Straits ferry Apollo iced in for Day 5

Straits ferry Apollo iced in for Day 5

It's Day 5 of waiting for people stranded on both sides of the Strait of Belle Isle as ice pushed inshore by high winds keeps the ferry Apollo grounded in St. Barbe.

An icebreaker was sent to the area Thursday, but ferry crossings were cancelled again because of ice conditions.

"Mother nature will throw this stuff at you once in a while," Labrador Marine manager Dave Leyden told the Corner Brook Morning Show. 

"There has been no possibility of crossing at all this week. [Last] Friday was a hard crossing — we had two ice breakers with us and it still took 14 to 15 hours." 

The extreme ice pressure was caused when sustained northerly winds blew ice from Labrador into the Strait of Belle Isle. Westerly winds then compacted the ice into the shore at St. Barbe. 

Leyden said some passengers have chosen to leave their cars and fly to Labrador, while others have had no choice but to wait. 

"Those people are still in hotels. Once we are finally able to move we will make those people a priority."

Changing winds

Things began to look up overnight Wednesday as winds began to shift from the east, with gale force winds from the north east scheduled for Thursday, but Rebecca Acton-Bond, a spokesperson for the Department of Fisheries and Oceans, said the weather still poses challenges.  

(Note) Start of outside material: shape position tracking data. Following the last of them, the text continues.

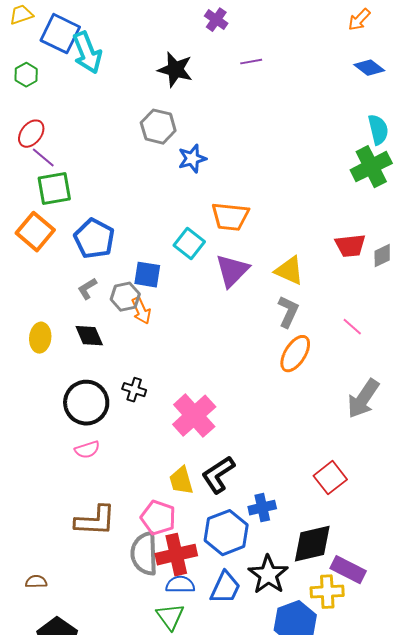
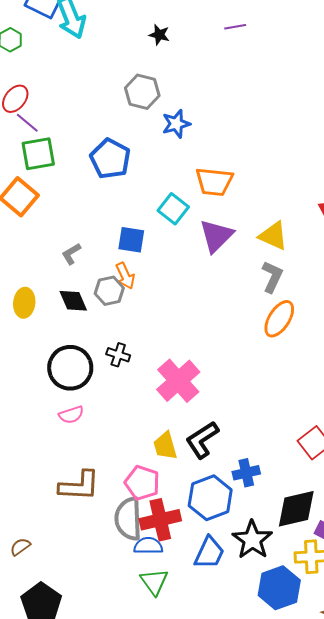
black star: (175, 70) -> (159, 35), size x0.6
blue pentagon: (94, 239) -> (110, 159), moved
gray hexagon: (125, 297) -> (109, 291), moved
brown semicircle: (36, 582) -> (20, 547), turned -35
blue semicircle: (180, 585) -> (148, 546), moved

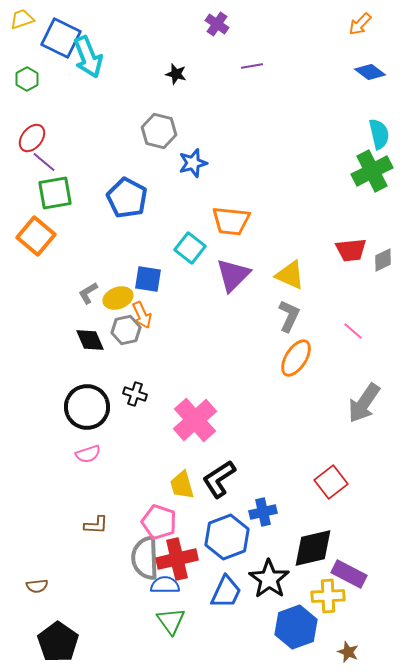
yellow ellipse: (24, 303) -> (118, 298), moved, turned 64
brown L-shape: (79, 486) -> (96, 525), size x0.6
brown semicircle: (20, 547) -> (37, 586), turned -150

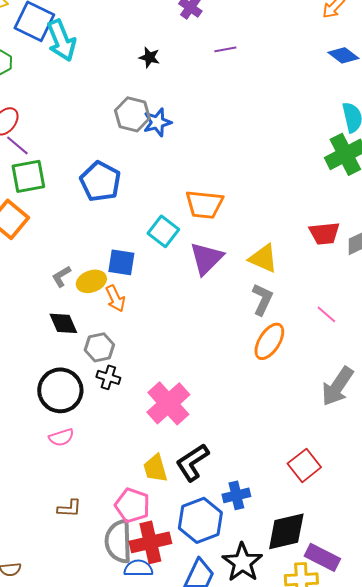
blue star: (193, 163) -> (157, 122), moved
gray hexagon: (126, 330) -> (99, 347), moved

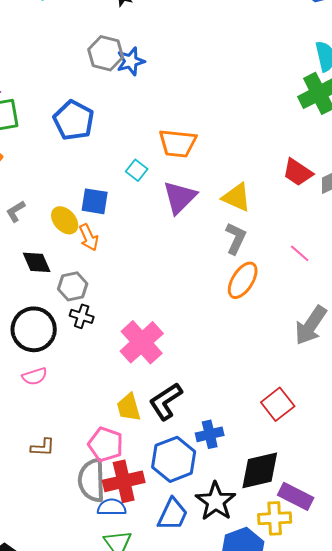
cyan square: (163, 231) -> (137, 170), size x0.7
red trapezoid: (324, 233) -> (298, 172), turned 40
gray L-shape: (61, 276) -> (16, 211), moved
yellow ellipse: (91, 281) -> (65, 220), turned 68

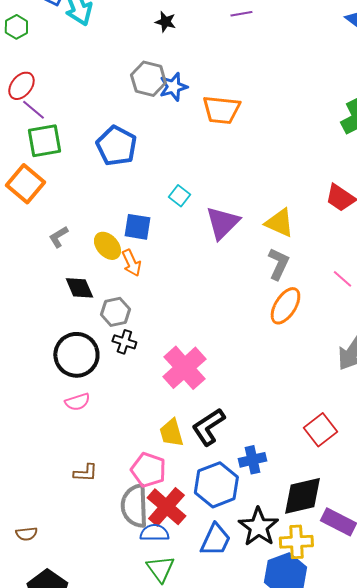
orange trapezoid: (178, 143) -> (221, 110), moved
red cross: (124, 481) -> (166, 507), turned -36
yellow cross: (275, 518) -> (296, 542), moved

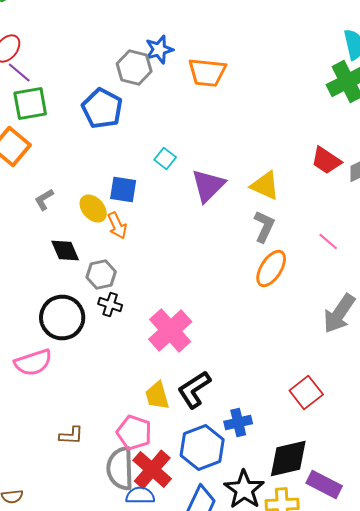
gray hexagon: (148, 79) -> (134, 68), moved
pink semicircle: (77, 402) -> (33, 362), moved, size x1.5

"It's a perfect storm of bad weather and pressure for the Apollo. We're really at the mercy of Mother Nature until she shifts the wind direction the other way. Because the wind has been blowing from the west for so long, it's going to take a while to relieve that pressure."

Dave Leyden said Labrador Marine is staying on top of the situation.

"We've got an ice breaker on the way up there. They are going to be there mid-morning and they will assess the situation, but we have to make sure it's safe to get the vessel off the dock," said Leyden on Thursday morning.

"As soon as we're able to go we'll be moving right away. People need to keep an eye on the updates, because the situation can change."

Travellers are encouraged to visit labradormarine.com for the latest information.